Asked if the amount of media doesn't reflect the fanbase, Kelly said: "I don't think so. So we have five times more fans than any team in the National Football League?"

"Kansas City still has a passionate fan base, and people talk about them having a great fan base," said Kelly, in pointing out that only one K.C.-area reporter attended the NFL meetings in March. At the AFC coaches' breakfast, Andy Reid ended up talking mostly to two dozen or more folks from Philly outlets who came over to check in with the man who coached the Birds for 14 seasons. At the NFC breakfast the next day, Kelly was besieged by more than 50 media members, many from national outlets, because it was only the second time Kelly had been available since the end of the 2014 season, and because he made huge, headline-grabbing moves this offseason, such as trading LeSean McCoy and Nick Foles.

According to the most recent government assessment of Metropolitan Statistical Areas, Philadelphia is the nation's sixth-largest market. Kansas City is 29th.

"I'm just not buying the amount of reporters to the amount of fans," Kelly said. "Dallas has more fans. They have 90,000 at a game. [Actually, AT&T Stadium's capacity is 80,000.] No one holds a candle to you guys at media events."

Maybe team president Don Smolenski should take Chip aside and explain about the Eagles' season-ticket waiting list, and the fact that they purposely made Lincoln Financial Field smaller than the largest venues, for the sake of atmosphere. Also, Dallas decision-maker Jerry Jones will pretty much talk to anybody, anytime, so although there was a large Dallas media contingent at the meetings, Jones' appearance and that of Cowboys coach Jason Garrett carried less urgency for those reporters.

Kelly is a very smart man. The fact that he sees a giant throng of reporters and thinks we're all there because we couldn't find anything better to do, or because the people who pay us like to waste money, is just amazing, but it reflects a larger issue.

This is a guy who started Skypeing a traditional weekly appearance before boosters at Oregon because he didn't want to be bothered to go to the event, 90 minutes away, in Portland. The boosters could like this or lump it, and if it affected the size of the checks they wrote, well, that wasn't his problem.

One hallmark of the Eagles' Kelly era so far is the big decision - a signing, cut, trade - that goes unexplained for weeks because Kelly isn't scheduled to talk to reporters right away and sees no need to clarify anything for fans.

"I'm not trying to send a message to anybody," Kelly said earlier in the June session with reporters. "I'm just trying to coach our team. Whatever the message that gets out is whatever you guys write [is] that message. That doesn't bother me."

So he has no interest in crafting a message?

"No. What's there to craft? Just do your job. There's nothing to craft. I think if you're thinking about crafting, you're not spending enough time on your job."

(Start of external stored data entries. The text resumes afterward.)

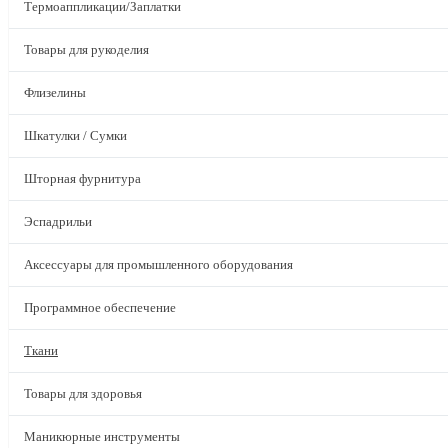
Термоаппликации/Заплатки
Товары для рукоделия
Флизелины
Шкатулки / Сумки
Шторная фурнитура
Эспадрильи
Аксессуары для промышленного оборудования
Программное обеспечение
Ткани
Товары для здоровья
Маникюрные инструменты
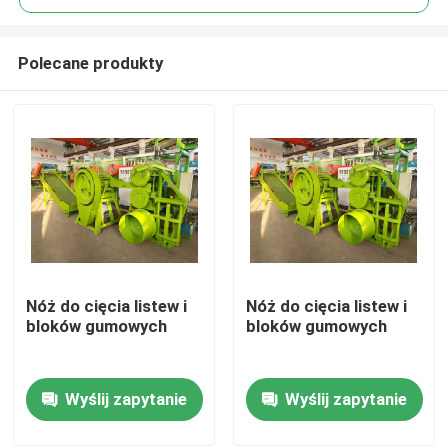
Polecane produkty
Nóż do cięcia listew i
Nóż do cięcia listew i
Dom
bloków gumowych
bloków gumowych
Produkty
Wyślij zapytanie
Wyślij zapytanie
Filmy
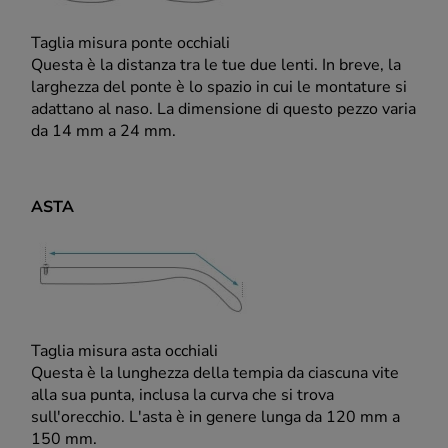
Taglia misura ponte occhiali
Questa è la distanza tra le tue due lenti. In breve, la
larghezza del ponte è lo spazio in cui le montature si
adattano al naso. La dimensione di questo pezzo varia
da 14 mm a 24 mm.
ASTA
Taglia misura asta occhiali
Questa è la lunghezza della tempia da ciascuna vite
alla sua punta, inclusa la curva che si trova
sull'orecchio. L'asta è in genere lunga da 120 mm a
150 mm.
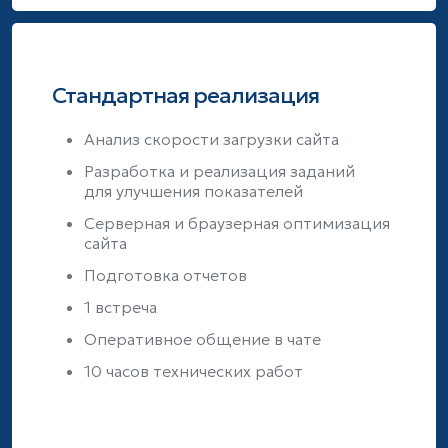
Стандартная реализация
Анализ скорости загрузки сайта
Разработка и реализация заданий
для улучшения показателей
Серверная и браузерная оптимизация
сайта
Подготовка отчетов
1 встреча
Оперативное общение в чате
10 часов технических работ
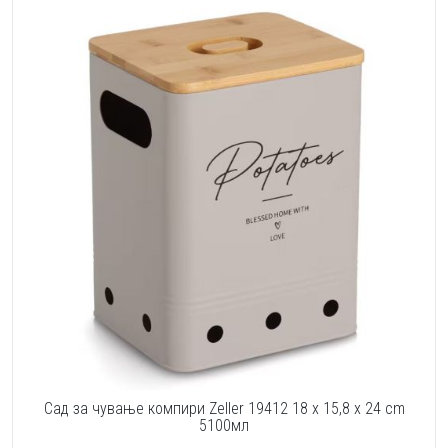
Сад за чување компири Zeller 19412 18 x 15,8 x 24 cm
5100мл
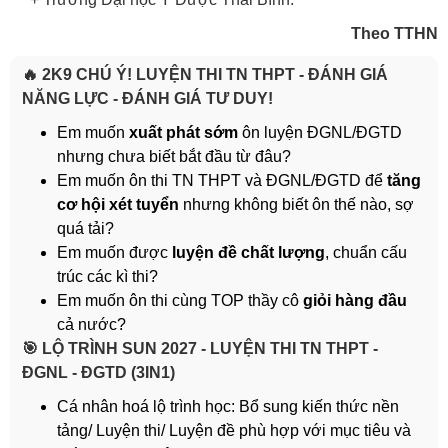
Theo TTHN
🔥 2K9 CHÚ Ý! LUYỆN THI TN THPT - ĐÁNH GIÁ
NĂNG LỰC - ĐÁNH GIÁ TƯ DUY!
Em muốn
xuất phát sớm
ôn luyện ĐGNL/ĐGTD
nhưng chưa biết bắt đầu từ đâu?
Em muốn ôn thi TN THPT và ĐGNL/ĐGTD để
tăng
cơ hội xét tuyển
nhưng không biết ôn thế nào, sợ
quá tải?
Em muốn được
luyện đề chất lượng
, chuẩn cấu
trúc các kì thi?
Em muốn ôn thi cùng TOP thầy cô
giỏi hàng đầu
cả nước?
️🎯 LỘ TRÌNH SUN 2027 - LUYỆN THI TN THPT -
ĐGNL - ĐGTD (3IN1)
Cá nhân hoá lộ trình học: Bổ sung kiến thức nền
tảng/ Luyện thi/ Luyện đề phù hợp với mục tiêu và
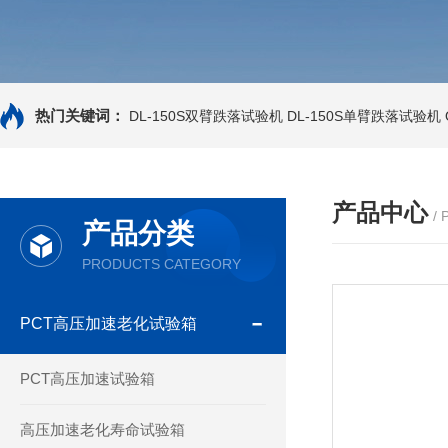
热门关键词：
DL-150S双臂跌落试验机
DL-150S单臂跌落试验机
产品中心
/
产品分类
PRODUCTS CATEGORY
PCT高压加速老化试验箱
PCT高压加速试验箱
高压加速老化寿命试验箱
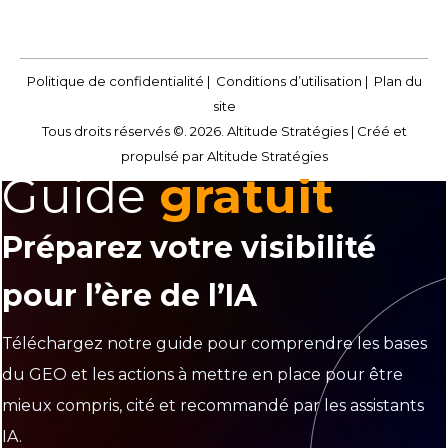
Politique de confidentialité
|
Conditions d’utilisation
|
Plan du
site
Tous droits réservés ©. 2026. Altitude Stratégies |
Créé et
propulsé par Altitude Stratégies
Guide
gratuit
Préparez votre visibilité
pour l’ère de l’IA
Téléchargez notre guide pour comprendre les bases
du GEO et les actions à mettre en place pour être
mieux compris, cité et recommandé par les assistants
IA.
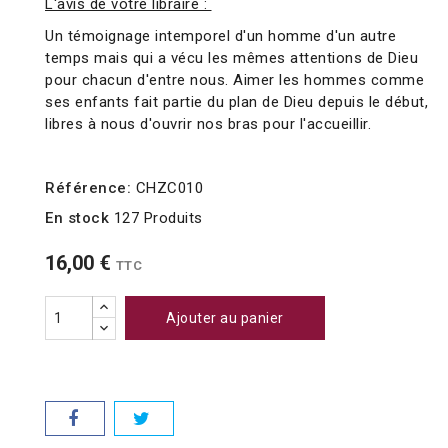
L'avis de votre libraire :
Un témoignage intemporel d'un homme d'un autre
temps mais qui a vécu les mêmes attentions de Dieu
pour chacun d'entre nous. Aimer les hommes comme
ses enfants fait partie du plan de Dieu depuis le début,
libres à nous d'ouvrir nos bras pour l'accueillir.
Référence:
CHZC010
En stock
127 Produits
16,00 €
TTC
Ajouter au panier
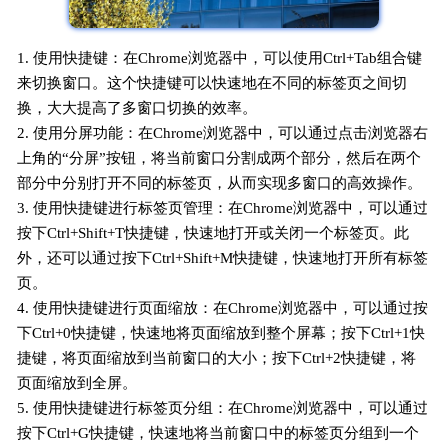
1. 使用快捷键：在Chrome浏览器中，可以使用Ctrl+Tab组合键
来切换窗口。这个快捷键可以快速地在不同的标签页之间切
换，大大提高了多窗口切换的效率。
2. 使用分屏功能：在Chrome浏览器中，可以通过点击浏览器右
上角的“分屏”按钮，将当前窗口分割成两个部分，然后在两个
部分中分别打开不同的标签页，从而实现多窗口的高效操作。
3. 使用快捷键进行标签页管理：在Chrome浏览器中，可以通过
按下Ctrl+Shift+T快捷键，快速地打开或关闭一个标签页。此
外，还可以通过按下Ctrl+Shift+M快捷键，快速地打开所有标签
页。
4. 使用快捷键进行页面缩放：在Chrome浏览器中，可以通过按
下Ctrl+0快捷键，快速地将页面缩放到整个屏幕；按下Ctrl+1快
捷键，将页面缩放到当前窗口的大小；按下Ctrl+2快捷键，将
页面缩放到全屏。
5. 使用快捷键进行标签页分组：在Chrome浏览器中，可以通过
按下Ctrl+G快捷键，快速地将当前窗口中的标签页分组到一个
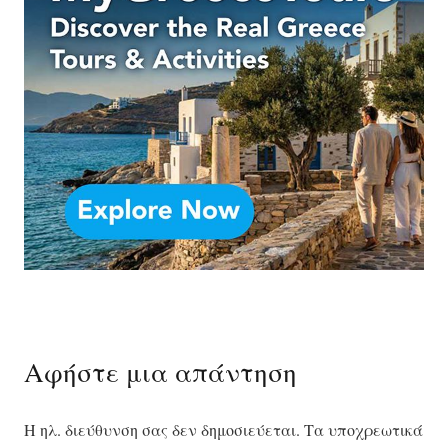
Αφήστε μια απάντηση
Η ηλ. διεύθυνση σας δεν δημοσιεύεται.
Τα υποχρεωτικά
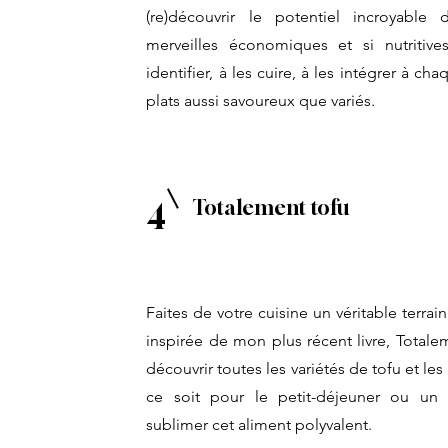
(re)découvrir le potentiel incroyable
merveilles économiques et si nutritiv
identifier, à les cuire, à les intégrer à ch
plats aussi savoureux que variés.
Totalement tofu
4
Faites de votre cuisine un véritable terra
inspirée de mon plus récent livre, Totale
découvrir toutes les variétés de tofu et le
ce soit pour le petit-déjeuner ou un 
sublimer cet aliment polyvalent.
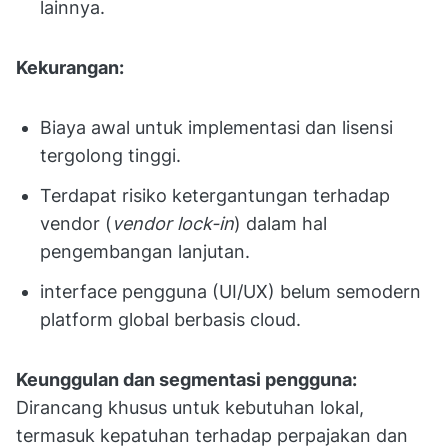
lainnya.
Kekurangan:
Biaya awal untuk implementasi dan lisensi
tergolong tinggi.
Terdapat risiko ketergantungan terhadap
vendor (
vendor lock-in
) dalam hal
pengembangan lanjutan.
interface pengguna (UI/UX) belum semodern
platform global berbasis cloud.
Keunggulan dan segmentasi pengguna:
Dirancang khusus untuk kebutuhan lokal,
termasuk kepatuhan terhadap perpajakan dan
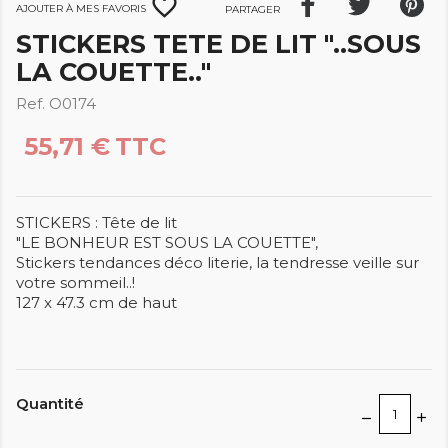
favorite_border
Ajouter à mes favoris
Partager
STICKERS TETE DE LIT "..SOUS
LA COUETTE.."
Ref. O0174
55,71 €
TTC
STICKERS : Tête de lit
"LE BONHEUR EST SOUS LA COUETTE",
Stickers tendances déco literie, la tendresse veille sur
votre sommeil..!
127 x 47.3 cm de haut
Quantité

Asked about satisfying the interest of the ticket-and-merchandise-buying public in who he is, Kelly said: "I look at it from the Navy SEALs point of view, 'I do not advertise the nature of my work, nor do I seek recognition for my actions.' "

This was a little more than a month before a Washington Post reporter uncovered the fact that Kelly, long depicted as never having been married, actually was married for seven years in the '90s to a woman who now lives in the D.C. area.

Of course, not understanding or embracing the passion of the Philly market isn't going to prevent Kelly from building a good team and winning the Super Bowl. It isn't a coaching flaw, and some fans will take the attitude that it therefore doesn't matter.

But it might be worth pondering whether an Eagles coach with Kelly's perspective can really thrive and feel at home here, long-term.

College towns tend not to be media hubs.